Caitriona Devery wrote a piece about reproductive futurism for Issue 002, and it became one of the most talked-about features in the magazine. The accompanying illustration was done by Dublin artist Cesca Saunders. Even in the throes of fever, Cesca was able to produce something that subtly enhanced Caitriona’s written piece.
Art collective Subset Dublin were compelled to commemorate the piece, painting something on the roof of Tara Building that was inspired by both the words and the illustration from the piece. Check it out and read ‘Reproductive Futurism’ below.

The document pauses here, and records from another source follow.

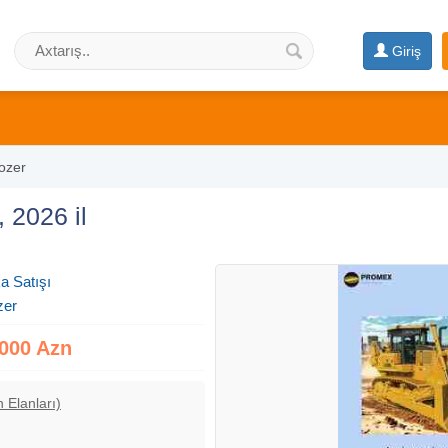
Giriş
ozer
2026 il
a Satışı
zer
000 Azn
 Elanları)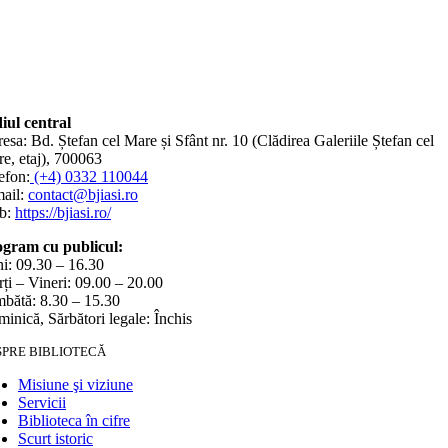
iul central
esa: Bd. Ștefan cel Mare și Sfânt nr. 10 (Clădirea Galeriile Ștefan cel
e, etaj), 700063
efon:
(+4) 0332 110044
ail:
contact@bjiasi.ro
b:
https://bjiasi.ro/
gram cu publicul:
i: 09.30 – 16.30
ți – Vineri: 09.00 – 20.00
bătă: 8.30 – 15.30
inică, Sărbători legale: Închis
SPRE BIBLIOTECĂ
Misiune şi viziune
Servicii
Biblioteca în cifre
Scurt istoric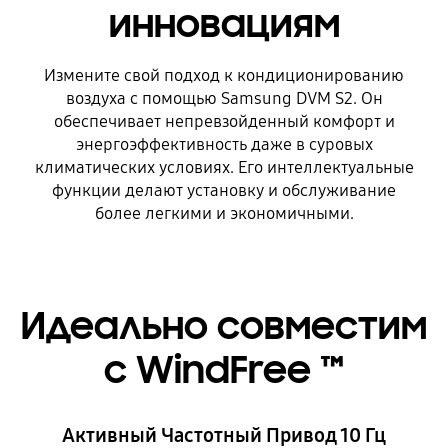
инновациям
Измените свой подход к кондиционированию
воздуха с помощью Samsung DVM S2. Он
обеспечивает непревзойденный комфорт и
энергоэффективность даже в суровых
климатических условиях. Его интеллектуальные
функции делают установку и обслуживание
более легкими и экономичными.
Идеально совместим
с WindFree ™
Активный Частотный Привод 10 Гц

A few years ago an academic writer named Lee Edelman published a book called No Future — Queer theory and the Death Drive. In it, Edelman railed against “Reproductive Futurism”, the idea that in popular cultural imagination we place the figure of the child at the centre of our politics and aspirations for the future. The child represents an endless deferral of our political responsibilities. Reproduction itself becomes more important than what is reproduced. Around issues like the environment we are constantly asked to act for the sake of the children to come. The symbolic child is seen as the natural beneficiary of our actions; it’s how we imagine the future in terms of linear time. Nobody is criticising actual children or reproduction but Edelman’s point was that exclusive imagination of the future for the sake of the innocent kids — “think of the children” — can serve to reproduce society in the same way over and over. The demand to act for these future youngsters leads to paralysis.
It’s not about now, rather it’s about something removed from us, embodied in the idea of the child. Edelman argues that this reproductive futurism creates a logic that controls how we imagine change and ownership over our own future. We don’t want to think about changes we must make right now; we trust in the hope that the magic of the future and future children will relieve us of our responsibilities. Implicit in such cries to “think of the children” are conservative ideas about family, parenthood and how societies and communities should be organised. Edelman was interested in how queer culture and politics is — and should be — placed in opposition to the heteronormative worldview.
Queerness for him is something that can disrupt the existing social and political order. His is an academic book rooted in psychoanalytic concepts. Yet in spite of its impenetrability, the central premise — how we configure the idea of the future child — bears the weight of extrapolation beyond queer politics. Edelman wants the social order to move beyond stasis, beyond consensus — into disruption, action and change. What we consider possible in the world is mediated and constructed through our culture. ‘No Future’ looked at popular culture in particular and uses examples from Dickens and Hitchcock that juxtapose the innocence of the child against the horror of the outsider. More critical and recent riffs on our reproductive futurism obsession would be Alfonso Cuaron’s ‘Children of Men’ and Margaret Atwood’s ‘The Handmaid’s Tale’. While Edelman was looking through a queer lens the importance we give this abstract future child is relevant to everyone. And not just in an imaginary or artistic sense. We don’t have to look far in this country for examples of how the future (unborn) child is elevated above the mother who is currently alive — even when her life may be put at risk in order to bring it into the world.
“A rigid emphasis on the sacredness of an abstract life that doesn’t yet exist, placed above the messy reality of imperfect living ones is the real tragedy at the heart of our future dreams.”
Pro-life groups appear to believe that the life of an unblemished innocent in the ever-to-come future is worth more than the life of its mother in the present. In the US the irony is further highlighted when the life and the health of the future abstract unborn child is privileged far above the life and health of impoverished citizens — not to mention those unlucky enough to be illegal, or to have committed crimes. The distraction of abstract children as an idea, particularly those yet to be born, is a conservative device that romanticises the idea of innocence and puts the pressure on tomorrow. Not today. 52 The utopia of the future will never come. If thought of in this way, it is eternally deferred.
A rigid emphasis on the sacredness of an abstract life that doesn’t yet exist, placed above the messy reality of imperfect living ones is the real tragedy at the heart of our future dreams. Treating the past with nostalgia and imbuing the future in a dreamlike Neverland is the foundation of political paralysis. The proposition to give up the future in order to save it may be a very radical vision for society. But if our obsession is leading to inaction and suffering, is it time to ditch the figurative baby along with the ideological bathwater?